▶ [Directions] Output every record below precisely as it is written.

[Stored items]

————————

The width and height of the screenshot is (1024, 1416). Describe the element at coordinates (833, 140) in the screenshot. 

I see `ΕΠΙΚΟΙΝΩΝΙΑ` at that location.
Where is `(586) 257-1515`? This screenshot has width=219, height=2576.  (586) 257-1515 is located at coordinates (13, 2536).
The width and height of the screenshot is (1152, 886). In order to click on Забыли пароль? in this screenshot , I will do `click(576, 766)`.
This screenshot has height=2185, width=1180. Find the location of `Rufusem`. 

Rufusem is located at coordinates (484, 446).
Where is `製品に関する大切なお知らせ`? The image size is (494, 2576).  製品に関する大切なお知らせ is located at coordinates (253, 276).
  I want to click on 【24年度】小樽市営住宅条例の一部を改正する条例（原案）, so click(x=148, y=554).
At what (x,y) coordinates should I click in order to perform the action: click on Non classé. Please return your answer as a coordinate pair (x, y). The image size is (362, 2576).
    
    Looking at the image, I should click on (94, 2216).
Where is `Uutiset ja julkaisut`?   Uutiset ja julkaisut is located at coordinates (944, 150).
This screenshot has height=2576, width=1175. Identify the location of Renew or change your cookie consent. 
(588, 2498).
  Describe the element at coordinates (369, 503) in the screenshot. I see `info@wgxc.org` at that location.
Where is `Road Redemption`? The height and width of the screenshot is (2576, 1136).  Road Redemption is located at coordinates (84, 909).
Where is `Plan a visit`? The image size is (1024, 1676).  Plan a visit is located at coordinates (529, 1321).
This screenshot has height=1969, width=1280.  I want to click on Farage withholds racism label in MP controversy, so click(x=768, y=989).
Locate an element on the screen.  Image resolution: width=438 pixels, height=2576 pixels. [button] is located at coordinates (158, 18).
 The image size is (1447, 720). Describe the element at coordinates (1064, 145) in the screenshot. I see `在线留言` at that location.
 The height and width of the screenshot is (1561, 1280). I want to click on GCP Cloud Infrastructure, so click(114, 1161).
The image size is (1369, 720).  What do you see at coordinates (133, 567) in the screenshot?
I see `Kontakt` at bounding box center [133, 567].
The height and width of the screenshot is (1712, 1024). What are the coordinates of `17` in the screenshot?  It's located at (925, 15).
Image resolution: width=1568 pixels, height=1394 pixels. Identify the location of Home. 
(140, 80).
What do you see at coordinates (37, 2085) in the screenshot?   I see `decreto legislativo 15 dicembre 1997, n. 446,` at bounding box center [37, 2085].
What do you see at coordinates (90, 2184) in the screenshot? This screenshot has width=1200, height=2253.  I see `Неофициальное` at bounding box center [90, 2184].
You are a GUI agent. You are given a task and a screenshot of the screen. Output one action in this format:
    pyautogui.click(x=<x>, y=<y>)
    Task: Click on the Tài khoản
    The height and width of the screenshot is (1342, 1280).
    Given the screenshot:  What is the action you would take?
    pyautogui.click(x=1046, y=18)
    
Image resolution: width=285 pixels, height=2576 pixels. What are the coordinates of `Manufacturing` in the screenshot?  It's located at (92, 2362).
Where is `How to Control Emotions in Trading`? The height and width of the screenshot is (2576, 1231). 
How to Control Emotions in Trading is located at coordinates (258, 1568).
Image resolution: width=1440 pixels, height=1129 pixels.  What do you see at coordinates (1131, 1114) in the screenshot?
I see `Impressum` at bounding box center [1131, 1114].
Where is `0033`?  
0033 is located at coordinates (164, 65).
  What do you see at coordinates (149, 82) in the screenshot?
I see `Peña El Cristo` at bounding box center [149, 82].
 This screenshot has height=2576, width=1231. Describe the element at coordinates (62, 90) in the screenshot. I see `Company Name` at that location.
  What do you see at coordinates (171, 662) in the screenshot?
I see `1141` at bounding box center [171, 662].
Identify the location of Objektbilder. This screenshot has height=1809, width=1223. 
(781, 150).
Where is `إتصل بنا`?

————————

▶ [Solution to this problem]
The width and height of the screenshot is (1024, 1416). Describe the element at coordinates (833, 140) in the screenshot. 

I see `ΕΠΙΚΟΙΝΩΝΙΑ` at that location.
Where is `(586) 257-1515`? This screenshot has width=219, height=2576.  (586) 257-1515 is located at coordinates (13, 2536).
The width and height of the screenshot is (1152, 886). In order to click on Забыли пароль? in this screenshot , I will do `click(576, 766)`.
This screenshot has height=2185, width=1180. Find the location of `Rufusem`. 

Rufusem is located at coordinates (484, 446).
Where is `製品に関する大切なお知らせ`? The image size is (494, 2576).  製品に関する大切なお知らせ is located at coordinates (253, 276).
  I want to click on 【24年度】小樽市営住宅条例の一部を改正する条例（原案）, so click(x=148, y=554).
At what (x,y) coordinates should I click in order to perform the action: click on Non classé. Please return your answer as a coordinate pair (x, y). The image size is (362, 2576).
    
    Looking at the image, I should click on (94, 2216).
Where is `Uutiset ja julkaisut`?   Uutiset ja julkaisut is located at coordinates (944, 150).
This screenshot has height=2576, width=1175. Identify the location of Renew or change your cookie consent. 
(588, 2498).
  Describe the element at coordinates (369, 503) in the screenshot. I see `info@wgxc.org` at that location.
Where is `Road Redemption`? The height and width of the screenshot is (2576, 1136).  Road Redemption is located at coordinates (84, 909).
Where is `Plan a visit`? The image size is (1024, 1676).  Plan a visit is located at coordinates (529, 1321).
This screenshot has height=1969, width=1280.  I want to click on Farage withholds racism label in MP controversy, so click(x=768, y=989).
Locate an element on the screen.  Image resolution: width=438 pixels, height=2576 pixels. [button] is located at coordinates (158, 18).
 The image size is (1447, 720). Describe the element at coordinates (1064, 145) in the screenshot. I see `在线留言` at that location.
 The height and width of the screenshot is (1561, 1280). I want to click on GCP Cloud Infrastructure, so click(114, 1161).
The image size is (1369, 720).  What do you see at coordinates (133, 567) in the screenshot?
I see `Kontakt` at bounding box center [133, 567].
The height and width of the screenshot is (1712, 1024). What are the coordinates of `17` in the screenshot?  It's located at (925, 15).
Image resolution: width=1568 pixels, height=1394 pixels. Identify the location of Home. 
(140, 80).
What do you see at coordinates (37, 2085) in the screenshot?   I see `decreto legislativo 15 dicembre 1997, n. 446,` at bounding box center [37, 2085].
What do you see at coordinates (90, 2184) in the screenshot? This screenshot has width=1200, height=2253.  I see `Неофициальное` at bounding box center [90, 2184].
You are a GUI agent. You are given a task and a screenshot of the screen. Output one action in this format:
    pyautogui.click(x=<x>, y=<y>)
    Task: Click on the Tài khoản
    The height and width of the screenshot is (1342, 1280).
    Given the screenshot:  What is the action you would take?
    pyautogui.click(x=1046, y=18)
    
Image resolution: width=285 pixels, height=2576 pixels. What are the coordinates of `Manufacturing` in the screenshot?  It's located at (92, 2362).
Where is `How to Control Emotions in Trading`? The height and width of the screenshot is (2576, 1231). 
How to Control Emotions in Trading is located at coordinates (258, 1568).
Image resolution: width=1440 pixels, height=1129 pixels.  What do you see at coordinates (1131, 1114) in the screenshot?
I see `Impressum` at bounding box center [1131, 1114].
Where is `0033`?  
0033 is located at coordinates (164, 65).
  What do you see at coordinates (149, 82) in the screenshot?
I see `Peña El Cristo` at bounding box center [149, 82].
 This screenshot has height=2576, width=1231. Describe the element at coordinates (62, 90) in the screenshot. I see `Company Name` at that location.
  What do you see at coordinates (171, 662) in the screenshot?
I see `1141` at bounding box center [171, 662].
Identify the location of Objektbilder. This screenshot has height=1809, width=1223. 
(781, 150).
Where is `إتصل بنا`?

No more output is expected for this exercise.